§ **TASK ITEM**: Return, word for word, the lines running from the one that contains "unsere Nutzer über uns sagen" to the final line of the listing below.
+---+
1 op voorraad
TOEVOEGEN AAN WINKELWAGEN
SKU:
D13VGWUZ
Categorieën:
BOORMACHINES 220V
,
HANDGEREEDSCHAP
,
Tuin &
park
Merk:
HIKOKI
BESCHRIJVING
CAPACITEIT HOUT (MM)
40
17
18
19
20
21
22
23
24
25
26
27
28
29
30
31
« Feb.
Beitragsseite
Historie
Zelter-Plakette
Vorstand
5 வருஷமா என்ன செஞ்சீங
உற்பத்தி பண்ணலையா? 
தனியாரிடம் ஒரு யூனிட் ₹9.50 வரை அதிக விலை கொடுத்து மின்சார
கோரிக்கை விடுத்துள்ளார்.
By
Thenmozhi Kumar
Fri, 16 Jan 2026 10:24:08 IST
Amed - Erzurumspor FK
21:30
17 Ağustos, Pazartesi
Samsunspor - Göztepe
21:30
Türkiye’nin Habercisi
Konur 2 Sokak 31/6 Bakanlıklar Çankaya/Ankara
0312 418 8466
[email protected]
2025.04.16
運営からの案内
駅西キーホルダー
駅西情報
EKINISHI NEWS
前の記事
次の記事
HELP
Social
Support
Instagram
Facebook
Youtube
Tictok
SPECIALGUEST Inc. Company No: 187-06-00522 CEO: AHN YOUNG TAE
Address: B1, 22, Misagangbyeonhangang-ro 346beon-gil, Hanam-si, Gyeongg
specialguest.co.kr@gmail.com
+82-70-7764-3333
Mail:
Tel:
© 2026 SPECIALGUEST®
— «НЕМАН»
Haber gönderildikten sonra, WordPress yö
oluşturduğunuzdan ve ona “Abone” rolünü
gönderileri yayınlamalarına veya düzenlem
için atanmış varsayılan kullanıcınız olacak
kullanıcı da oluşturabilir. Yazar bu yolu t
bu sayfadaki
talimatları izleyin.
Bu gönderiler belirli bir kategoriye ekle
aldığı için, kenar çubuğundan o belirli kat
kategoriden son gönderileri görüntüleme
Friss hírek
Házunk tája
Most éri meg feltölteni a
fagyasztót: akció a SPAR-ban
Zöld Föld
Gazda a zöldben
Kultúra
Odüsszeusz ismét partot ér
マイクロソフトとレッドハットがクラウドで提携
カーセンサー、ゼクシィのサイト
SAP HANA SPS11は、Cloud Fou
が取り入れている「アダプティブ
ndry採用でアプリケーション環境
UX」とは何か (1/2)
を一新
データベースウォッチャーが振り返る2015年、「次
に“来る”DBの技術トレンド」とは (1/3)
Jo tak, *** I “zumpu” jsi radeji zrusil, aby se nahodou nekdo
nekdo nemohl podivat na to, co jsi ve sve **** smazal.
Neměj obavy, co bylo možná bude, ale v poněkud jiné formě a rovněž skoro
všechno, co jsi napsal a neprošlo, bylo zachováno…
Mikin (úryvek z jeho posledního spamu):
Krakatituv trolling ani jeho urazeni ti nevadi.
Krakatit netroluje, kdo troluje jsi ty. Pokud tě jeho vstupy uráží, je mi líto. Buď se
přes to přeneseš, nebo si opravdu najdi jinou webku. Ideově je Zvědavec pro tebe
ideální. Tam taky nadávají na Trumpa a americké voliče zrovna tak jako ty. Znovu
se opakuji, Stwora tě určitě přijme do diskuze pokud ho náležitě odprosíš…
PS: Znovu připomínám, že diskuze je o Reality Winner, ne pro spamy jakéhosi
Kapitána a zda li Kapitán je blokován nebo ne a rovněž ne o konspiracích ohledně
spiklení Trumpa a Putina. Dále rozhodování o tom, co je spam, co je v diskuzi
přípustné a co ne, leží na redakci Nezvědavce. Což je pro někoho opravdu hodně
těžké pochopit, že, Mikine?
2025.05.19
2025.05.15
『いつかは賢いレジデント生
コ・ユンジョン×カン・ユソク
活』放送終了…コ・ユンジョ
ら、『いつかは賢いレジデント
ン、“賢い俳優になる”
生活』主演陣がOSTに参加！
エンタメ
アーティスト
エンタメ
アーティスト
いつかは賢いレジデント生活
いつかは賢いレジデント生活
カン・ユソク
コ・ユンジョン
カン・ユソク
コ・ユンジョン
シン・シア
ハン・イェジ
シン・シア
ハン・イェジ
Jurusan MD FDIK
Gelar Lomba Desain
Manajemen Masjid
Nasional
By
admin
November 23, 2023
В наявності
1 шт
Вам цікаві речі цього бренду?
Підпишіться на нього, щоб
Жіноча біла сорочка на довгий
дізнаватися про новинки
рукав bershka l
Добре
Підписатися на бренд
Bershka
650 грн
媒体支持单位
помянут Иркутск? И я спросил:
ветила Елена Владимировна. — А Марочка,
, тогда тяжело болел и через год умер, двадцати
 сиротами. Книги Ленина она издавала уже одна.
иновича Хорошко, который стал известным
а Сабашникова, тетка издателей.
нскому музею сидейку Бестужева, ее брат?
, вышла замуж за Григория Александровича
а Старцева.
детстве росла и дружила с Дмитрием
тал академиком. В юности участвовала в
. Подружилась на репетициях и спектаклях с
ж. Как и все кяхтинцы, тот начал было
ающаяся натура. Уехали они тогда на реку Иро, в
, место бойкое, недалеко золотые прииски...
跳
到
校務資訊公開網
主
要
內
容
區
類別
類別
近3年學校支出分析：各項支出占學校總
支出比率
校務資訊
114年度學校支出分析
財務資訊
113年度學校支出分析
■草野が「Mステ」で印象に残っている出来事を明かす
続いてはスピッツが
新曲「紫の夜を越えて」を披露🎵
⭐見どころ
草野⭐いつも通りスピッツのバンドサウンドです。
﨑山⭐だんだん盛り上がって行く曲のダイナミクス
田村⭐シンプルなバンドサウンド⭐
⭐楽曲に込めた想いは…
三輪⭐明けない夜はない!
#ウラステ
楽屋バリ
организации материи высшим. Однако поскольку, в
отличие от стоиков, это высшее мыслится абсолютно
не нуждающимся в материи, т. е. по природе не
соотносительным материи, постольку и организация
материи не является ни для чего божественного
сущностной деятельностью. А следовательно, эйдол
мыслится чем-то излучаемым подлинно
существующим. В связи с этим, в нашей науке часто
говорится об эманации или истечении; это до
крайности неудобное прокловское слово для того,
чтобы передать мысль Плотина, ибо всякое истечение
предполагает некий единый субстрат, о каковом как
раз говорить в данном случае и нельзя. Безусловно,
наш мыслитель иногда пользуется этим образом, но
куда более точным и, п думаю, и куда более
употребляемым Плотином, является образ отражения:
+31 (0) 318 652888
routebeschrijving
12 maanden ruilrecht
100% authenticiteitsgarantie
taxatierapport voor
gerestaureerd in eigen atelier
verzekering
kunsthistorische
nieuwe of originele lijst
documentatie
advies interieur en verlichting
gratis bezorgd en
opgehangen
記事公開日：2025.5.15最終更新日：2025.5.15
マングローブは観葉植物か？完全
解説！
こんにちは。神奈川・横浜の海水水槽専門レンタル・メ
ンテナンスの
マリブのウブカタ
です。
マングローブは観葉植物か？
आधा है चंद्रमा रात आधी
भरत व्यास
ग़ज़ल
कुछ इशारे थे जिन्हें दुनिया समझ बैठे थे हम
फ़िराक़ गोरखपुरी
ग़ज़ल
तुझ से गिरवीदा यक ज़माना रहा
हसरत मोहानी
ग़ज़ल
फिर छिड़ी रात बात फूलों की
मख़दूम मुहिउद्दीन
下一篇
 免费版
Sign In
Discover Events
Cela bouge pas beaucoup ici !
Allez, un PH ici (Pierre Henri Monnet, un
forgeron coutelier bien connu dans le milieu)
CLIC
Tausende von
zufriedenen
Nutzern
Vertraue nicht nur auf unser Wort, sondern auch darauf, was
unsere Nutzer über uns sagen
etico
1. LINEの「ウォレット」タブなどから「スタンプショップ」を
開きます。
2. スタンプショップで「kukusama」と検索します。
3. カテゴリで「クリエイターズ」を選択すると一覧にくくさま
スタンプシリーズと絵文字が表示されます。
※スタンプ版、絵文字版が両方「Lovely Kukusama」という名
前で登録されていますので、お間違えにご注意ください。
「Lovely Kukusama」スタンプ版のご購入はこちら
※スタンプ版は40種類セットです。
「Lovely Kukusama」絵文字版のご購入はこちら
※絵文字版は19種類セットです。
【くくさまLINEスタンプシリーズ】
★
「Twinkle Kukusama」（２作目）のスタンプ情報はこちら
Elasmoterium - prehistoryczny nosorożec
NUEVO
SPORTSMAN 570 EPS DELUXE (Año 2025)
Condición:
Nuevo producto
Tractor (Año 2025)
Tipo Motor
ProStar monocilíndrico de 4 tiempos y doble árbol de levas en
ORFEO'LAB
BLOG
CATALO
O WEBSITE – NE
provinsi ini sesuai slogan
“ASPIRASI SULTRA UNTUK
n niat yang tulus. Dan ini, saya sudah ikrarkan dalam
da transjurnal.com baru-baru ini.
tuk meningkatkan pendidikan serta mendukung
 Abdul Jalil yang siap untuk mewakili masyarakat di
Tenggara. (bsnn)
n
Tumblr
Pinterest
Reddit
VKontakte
+---+
§ **WRITTEN SOLUTION**:
unsere Nutzer über uns sagen
etico
1. LINEの「ウォレット」タブなどから「スタンプショップ」を
開きます。
2. スタンプショップで「kukusama」と検索します。
3. カテゴリで「クリエイターズ」を選択すると一覧にくくさま
スタンプシリーズと絵文字が表示されます。
※スタンプ版、絵文字版が両方「Lovely Kukusama」という名
前で登録されていますので、お間違えにご注意ください。
「Lovely Kukusama」スタンプ版のご購入はこちら
※スタンプ版は40種類セットです。
「Lovely Kukusama」絵文字版のご購入はこちら
※絵文字版は19種類セットです。
【くくさまLINEスタンプシリーズ】
★
「Twinkle Kukusama」（２作目）のスタンプ情報はこちら
Elasmoterium - prehistoryczny nosorożec
NUEVO
SPORTSMAN 570 EPS DELUXE (Año 2025)
Condición:
Nuevo producto
Tractor (Año 2025)
Tipo Motor
ProStar monocilíndrico de 4 tiempos y doble árbol de levas en
ORFEO'LAB
BLOG
CATALO
O WEBSITE – NE
provinsi ini sesuai slogan
“ASPIRASI SULTRA UNTUK
n niat yang tulus. Dan ini, saya sudah ikrarkan dalam
da transjurnal.com baru-baru ini.
tuk meningkatkan pendidikan serta mendukung
 Abdul Jalil yang siap untuk mewakili masyarakat di
Tenggara. (bsnn)
n
Tumblr
Pinterest
Reddit
VKontakte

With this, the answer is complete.